Items listed in a dataset:
......

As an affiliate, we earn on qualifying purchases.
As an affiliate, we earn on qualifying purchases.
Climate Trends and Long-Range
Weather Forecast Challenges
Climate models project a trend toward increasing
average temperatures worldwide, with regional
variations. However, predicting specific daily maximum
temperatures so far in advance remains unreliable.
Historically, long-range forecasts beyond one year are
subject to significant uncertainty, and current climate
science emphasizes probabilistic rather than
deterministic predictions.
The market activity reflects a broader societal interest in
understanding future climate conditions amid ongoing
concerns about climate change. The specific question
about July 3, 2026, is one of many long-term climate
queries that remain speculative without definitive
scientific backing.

......

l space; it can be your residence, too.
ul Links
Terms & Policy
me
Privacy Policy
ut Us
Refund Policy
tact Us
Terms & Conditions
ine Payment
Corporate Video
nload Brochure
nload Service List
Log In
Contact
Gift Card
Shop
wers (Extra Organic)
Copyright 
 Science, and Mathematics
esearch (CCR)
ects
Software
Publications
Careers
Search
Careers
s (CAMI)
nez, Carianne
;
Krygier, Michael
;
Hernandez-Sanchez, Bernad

......

#### [About this exercise]
Take the entries above and return only the lines from the one with "Refund Policy" to the one with "Hernandez-Sanchez, Bernad", both included, unchanged.

#### [Task answer]
Refund Policy
tact Us
Terms & Conditions
ine Payment
Corporate Video
nload Brochure
nload Service List
Log In
Contact
Gift Card
Shop
wers (Extra Organic)
Copyright 
 Science, and Mathematics
esearch (CCR)
ects
Software
Publications
Careers
Search
Careers
s (CAMI)
nez, Carianne
;
Krygier, Michael
;
Hernandez-Sanchez, Bernad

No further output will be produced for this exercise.